- [Task instructions]: Please restate the records below verbatim, omitting every image they hold.

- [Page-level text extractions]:

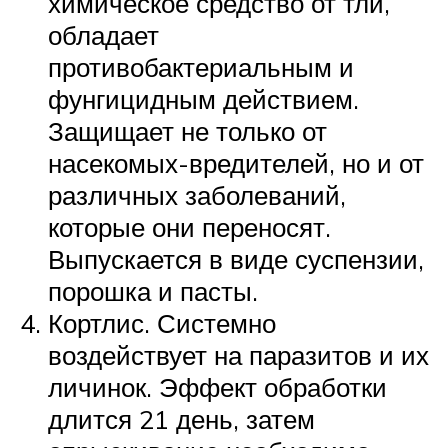
химическое средство от тли,
обладает
противобактериальным и
фунгицидным действием.
Защищает не только от
насекомых-вредителей, но и от
различных заболеваний,
которые они переносят.
Выпускается в виде суспензии,
порошка и пасты.
Кортлис. Системно
воздействует на паразитов и их
личинок. Эффект обработки
длится 21 день, затем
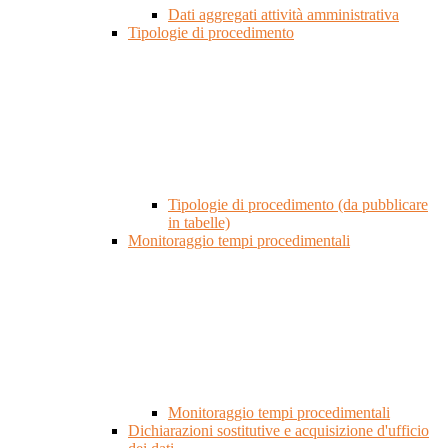
Dati aggregati attività amministrativa
Tipologie di procedimento
Tipologie di procedimento (da pubblicare
in tabelle)
Monitoraggio tempi procedimentali
Monitoraggio tempi procedimentali
Dichiarazioni sostitutive e acquisizione d'ufficio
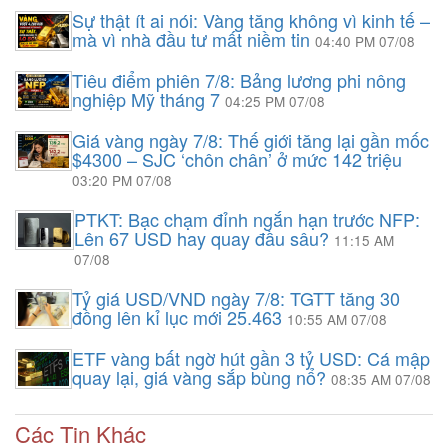
Sự thật ít ai nói: Vàng tăng không vì kinh tế –
mà vì nhà đầu tư mất niềm tin
04:40 PM 07/08
Tiêu điểm phiên 7/8: Bảng lương phi nông
nghiệp Mỹ tháng 7
04:25 PM 07/08
Giá vàng ngày 7/8: Thế giới tăng lại gần mốc
$4300 – SJC ‘chôn chân’ ở mức 142 triệu
03:20 PM 07/08
PTKT: Bạc chạm đỉnh ngắn hạn trước NFP:
Lên 67 USD hay quay đầu sâu?
11:15 AM
07/08
Tỷ giá USD/VND ngày 7/8: TGTT tăng 30
đồng lên kỉ lục mới 25.463
10:55 AM 07/08
ETF vàng bất ngờ hút gần 3 tỷ USD: Cá mập
quay lại, giá vàng sắp bùng nổ?
08:35 AM 07/08
Các Tin Khác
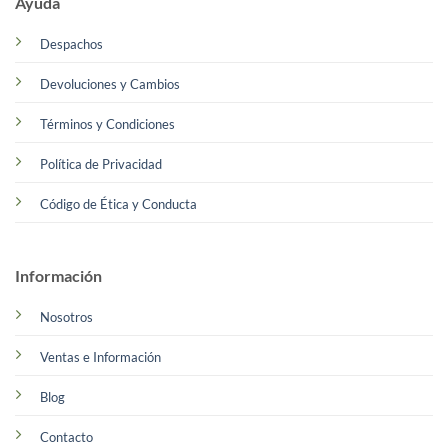
Ayuda
Despachos
Devoluciones y Cambios
Términos y Condiciones
Política de Privacidad
Código de Ética y Conducta
Información
Nosotros
Ventas e Información
Blog
Contacto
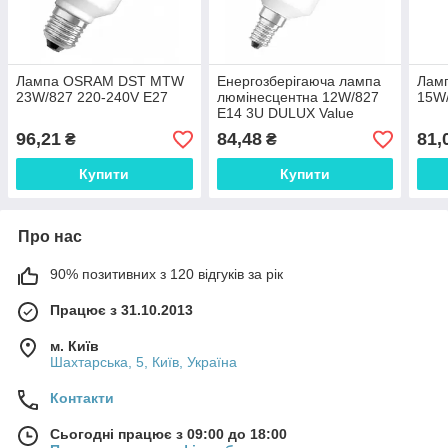
Лампа OSRAM DST MTW
Енергозберігаюча лампа
Лам
23W/827 220-240V E27
люмінесцентна 12W/827
15W/
E14 3U DULUX Value
OSRAM
96,21
84,48
81,
₴
₴
Купити
Купити
Про нас
90% позитивних з 120 відгуків за рік
Працює з 31.10.2013
м. Київ
Шахтарська, 5, Київ, Україна
Контакти
Сьогодні працює з 09:00 до 18:00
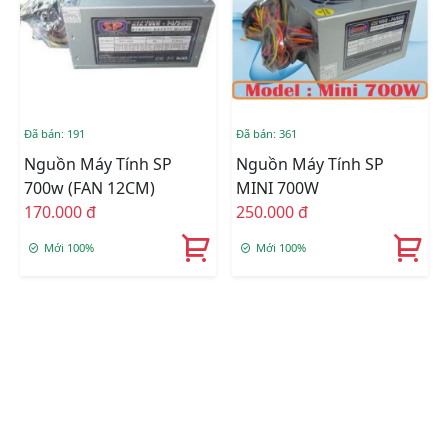
Đã bán: 191
Đã bán: 361
Nguồn Máy Tính SP
Nguồn Máy Tính SP
700w (FAN 12CM)
MINI 700W
170.000 đ
250.000 đ
Mới 100%
Mới 100%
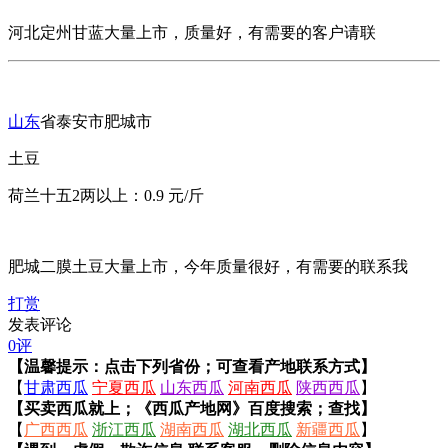
河北定州甘蓝大量上市，质量好，有需要的客户请联
山东
省泰安市肥城市
土豆
荷兰十五2两以上：0.9 元/斤
肥城二膜土豆大量上市，今年质量很好，有需要的联系我
打赏
发表评论
0评
【温馨提示：点击下列省份；可查看产地联系方式】
【
甘肃西瓜
宁夏西瓜
山东西瓜
河南西瓜
陕西西瓜
】
【买卖西瓜就上；《西瓜产地网》百度搜索；查找】
【
广西西瓜
浙江西瓜
湖南西瓜
湖北西瓜
新疆西瓜
】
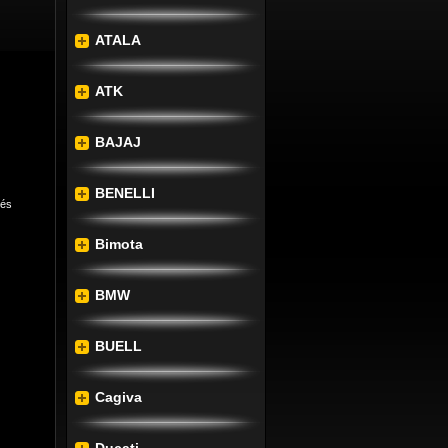
ATALA
ATK
BAJAJ
BENELLI
lés
Bimota
BMW
BUELL
bb 
tál.
Cagiva
s és 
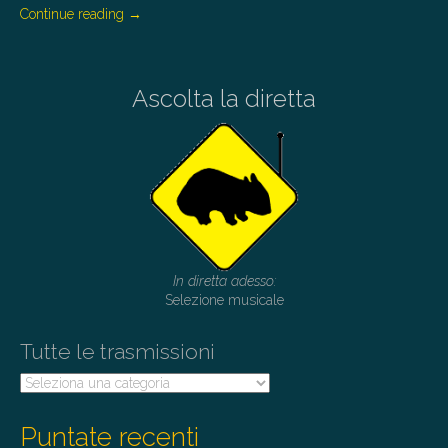
Continue reading
→
Ascolta la diretta
In diretta adesso:
Selezione musicale
Tutte le trasmissioni
Tutte
le
trasmissioni
Puntate recenti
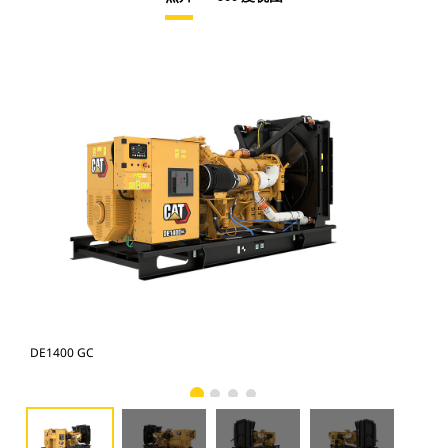
DE1400 GC
DE1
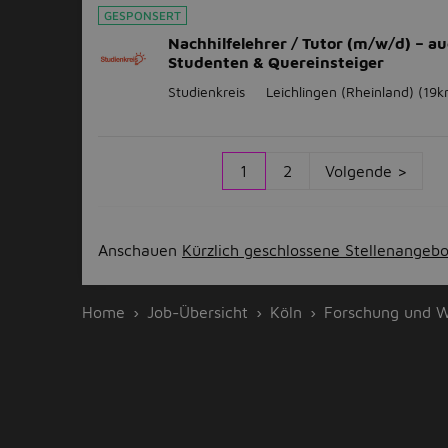
GESPONSERT
Nachhilfelehrer / Tutor (m/w/d) – au
Studenten & Quereinsteiger
Studienkreis
Leichlingen (Rheinland)
(19k
1
2
Volgende >
Anschauen
Kürzlich geschlossene Stellenangeb
Home
Job-Übersicht
Köln
Forschung und W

- [Response box]:
химическое средство от тли,
обладает
противобактериальным и
фунгицидным действием.
Защищает не только от
насекомых-вредителей, но и от
различных заболеваний,
которые они переносят.
Выпускается в виде суспензии,
порошка и пасты.
Кортлис. Системно
воздействует на паразитов и их
личинок. Эффект обработки
длится 21 день, затем
Dati aggregati attività amministrativa
Tipologie di procedimento
Tipologie di procedimento (da pubblicare
in tabelle)
Monitoraggio tempi procedimentali
Monitoraggio tempi procedimentali
Dichiarazioni sostitutive e acquisizione d'ufficio
Sự thật ít ai nói: Vàng tăng không vì kinh tế –
mà vì nhà đầu tư mất niềm tin
04:40 PM 07/08
Tiêu điểm phiên 7/8: Bảng lương phi nông
nghiệp Mỹ tháng 7
04:25 PM 07/08
Giá vàng ngày 7/8: Thế giới tăng lại gần mốc
$4300 – SJC ‘chôn chân’ ở mức 142 triệu
03:20 PM 07/08
PTKT: Bạc chạm đỉnh ngắn hạn trước NFP:
Lên 67 USD hay quay đầu sâu?
11:15 AM
07/08
Tỷ giá USD/VND ngày 7/8: TGTT tăng 30
đồng lên kỉ lục mới 25.463
10:55 AM 07/08
ETF vàng bất ngờ hút gần 3 tỷ USD: Cá mập
quay lại, giá vàng sắp bùng nổ?
08:35 AM 07/08
Các Tin Khác
Ayuda
Despachos
Devoluciones y Cambios
Términos y Condiciones
Política de Privacidad
Código de Ética y Conducta
Información
Nosotros
Ventas e Información
Blog
Contacto
Лампа OSRAM DST MTW
Енергозберігаюча лампа
Лам
23W/827 220-240V E27
люмінесцентна 12W/827
15W/
E14 3U DULUX Value
OSRAM
96,21
84,48
81,
₴
₴
Купити
Купити
Про нас
90% позитивних з 120 відгуків за рік
Працює з 31.10.2013
м. Київ
Шахтарська, 5, Київ, Україна
Контакти
Сьогодні працює з 09:00 до 18:00
Đã bán: 191
Đã bán: 361
Nguồn Máy Tính SP
Nguồn Máy Tính SP
700w (FAN 12CM)
MINI 700W
170.000 đ
250.000 đ
Mới 100%
Mới 100%
河北定州甘蓝大量上市，质量好，有需要的客户请联
山东
省泰安市肥城市
土豆
荷兰十五2两以上：0.9 元/斤
肥城二膜土豆大量上市，今年质量很好，有需要的联系我
打赏
发表评论
0评
【温馨提示：点击下列省份；可查看产地联系方式】
【
甘肃西瓜
宁夏西瓜
山东西瓜
河南西瓜
陕西西瓜
】
【买卖西瓜就上；《西瓜产地网》百度搜索；查找】
【
广西西瓜
浙江西瓜
湖南西瓜
湖北西瓜
新疆西瓜
】
ATALA
ATK
BAJAJ
BENELLI
lés
Bimota
BMW
BUELL
bb 
tál.
Cagiva
s és 
Continue reading
→
Ascolta la diretta
In diretta adesso:
Selezione musicale
Tutte le trasmissioni
Tutte
le
trasmissioni
Puntate recenti
DE1400 GC
DE1
GESPONSERT
Nachhilfelehrer / Tutor (m/w/d) – au
Studenten & Quereinsteiger
Studienkreis
Leichlingen (Rheinland)
(19k
1
2
Volgende >
Anschauen
Kürzlich geschlossene Stellenangeb
Home
Job-Übersicht
Köln
Forschung und W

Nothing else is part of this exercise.